It is becoming as important to ask what laws will govern humans on Mars as it is to ask whether we could survive on the planet’s surface
The following essay is reprinted with permission from The Conversation, an online publication covering the latest research.
Six people recently returned from an eight-month long isolation experiment to test human endurance for long-term space missions. Their “journey to Mars” involved being isolated below the summit of the world’s largest active volcano in Hawaii (Mauna Loa), and was designed to better understand the psychological impacts of manned missions.
NASA, which aims to send expeditions to Mars by the 2030s, is hoping that the results could help them pick crew members for a future mission to Mars. And it’s not just NASA that has an eye on Mars. Maverick millionaire Elon Musk and aerospace firm Lockheed Martin have heralded separate missions and stations for the red planet between 2022 and 2028.
Indeed, scientific discovery is making a Martian Eldorado a feasible dream at breathtaking speed. Last month, China claimed to have developed a “physics-defying EmDrive”, which would allow humans to journey to Mars in weeks. With or without this engine, it seems humans are on the inevitable trajectory to colonise Mars.
It is therefore becoming as important to ask what laws will govern humans on Mars as it is to ask whether we could survive on the planet’s surface. Unexpectedly, this may be something that isolation experiments could help with.
SETTLED LAW ON SPACE STATIONS
Space law has always supported the position that objects and stations placed on celestial bodies are to remain under national ownership, jurisdiction and control. Private companies or other entrepreneurs cannot therefore have legitimacy or mine these bodies for resources unless they exercise lawful control through a sovereign state.
Current rules say the establishment of a space station and the area required for its operation should be notified to the Secretary-General of the United Nations. These would then be under the exclusive jurisdiction of the state where the spacecraft is registered or the state bringing the component parts of the station.
In many ways, this makes sense—it is difficult to see how a permanent station on Mars may be maintained without some form of tenure of the ground. The same goes for tenure over areas around the station sufficient for its maintenance (such as creating fuel from nearby resources). In fact, the closest practical analogies to a future Mars station in current jurisdictional terms would be the Antarctic stations maintained by Antarctic claimant states.
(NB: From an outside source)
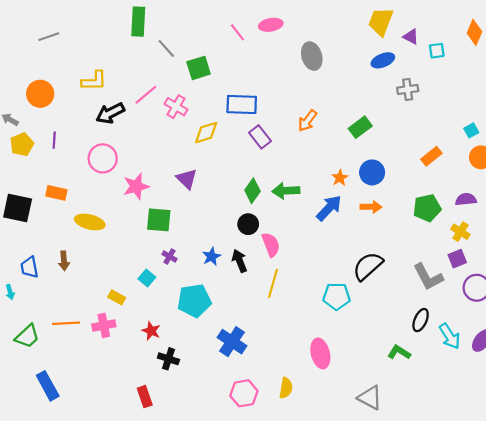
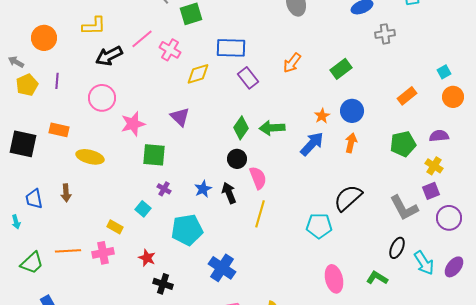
orange arrow: (371, 207) -> (351, 143), turned -78
pink ellipse: (320, 353) -> (334, 279), moved

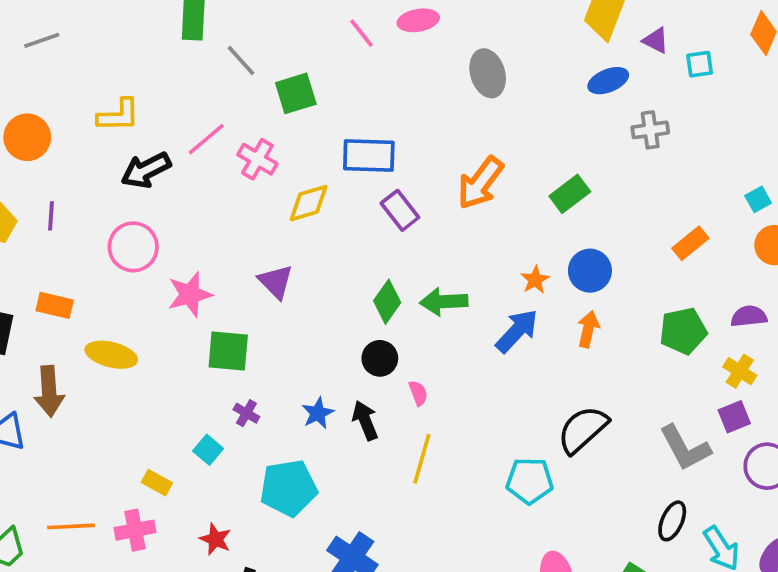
orange arrow: (292, 63) -> (480, 183), size x1.4
pink semicircle: (258, 178) -> (418, 393), size x0.6
brown arrow: (66, 193) -> (49, 391), moved, size x1.5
But there are areas where the law may need to be updated. With increased interest in multiple, permanent space stations on Mars and potentially dozens of objects in its orbit, the possibility of debris that could kill or damage Martian property also increases. What laws should govern this? It is in fact only a matter of time before damage to a space station caused by debris will lead to legal and political conflict?
PROPERTY RIGHTS AND CRIME
It is also likely there will be questions regarding what states and corporations may be permitted to do on Martian colonies. Space manufacturing of drugs and other materials that may require absolutely sterile atmosphere could be carried out in space stations. Discoveries may under current laws be patented and commercialised. But the main question will be that of legitimacy of mining operations.
Although the use of resources for the conduct of scientific exploration and for the sustenance of a Martian mission is permitted under contemporary space law, creating property rights over space-based resources is not. That means the mining of resources for the purpose of commercial repatriation to Earth is forbidden until appropriate changes are made to space treaties.
However, the likelihood is that the law may end up being ignored—as shown by recent attempts to introduce appropriation of natural resources in space by the US and Luxembourg. Both countries have enacted domestic legislation essentially granting a blank cheque to private companies to embark on a winner-takes-all gold rush on celestial bodies.
When it comes to civil and criminal jurisdiction, there are tested examples—such as Intergovernmental Agreements of 1988 and 1999 which regulate the Columbus Space Station Project and the ISS. Partners to these agreements developed a code of conduct for space station crews in free space. The rules specified many things including the power to punish crimes, registration of space objects, safety of nationals and repatriation/scheduled return of offenders to Earth.
Criminal jurisdiction will continue to have to be strict and hierarchical. It is increasingly common that there are astronauts of different nationalities on board a spacecraft or space station, and they are often subordinate to the disciplinary authority of one commander. The commander in all likelihood will have been appointed by the state of registry of the spacecraft or space station. The authority of this person is typically absolute and unquestionable.
In many ways, a space station’s commander inherits powers from older bodies of law such as that of a ship’s captain. The connecting thread in all these traditions is the obvious need to ensure the safety and survival of crew and passengers and eventually “space colonists”. Hopefully, recent isolation experiments could reveal a preference for a more democratic and less hierarchical regime for modern space stations.
This is not least because if collaborating countries all have their own commander, there could be conflict. A good indication would be how Russia and the US dealt with the transportation of Dennis Tito, an American millionaire, into orbit on Space Station Alpha as the first commercial space tourist. To win NASA’s approval, the passenger, who ironically won the privilege to travel there on a Russian rocket, had to promise not to wander through American segments of the station without an escort. He also agreed to pay for anything he broke.
Perhaps very cruelly, Russian cosmonauts were also curiously banned from using American astronauts’ toilets on the ISS in 2008.
Ultimately, there’s the possibility that colonists won’t be happy being governed by Earth law. What should happen to them—would they be neo-colonialists or simply “alien” in legal terms? Would they or should they form or evolve their own juridical systems while in long-duration flight? Should parliaments on Earth deal with Martian earthlings’ issues on an arms-length basis? These are all questions that need to be answered.
Luckily, psychological studies like NASA’s will be very useful because the confined and stressful environments “astronauts” face may challenge current legal frameworks. The soup of legal issues that will emerge in future Martian space stations will be a curious thing indeed and things will certainly get sucher and sucher.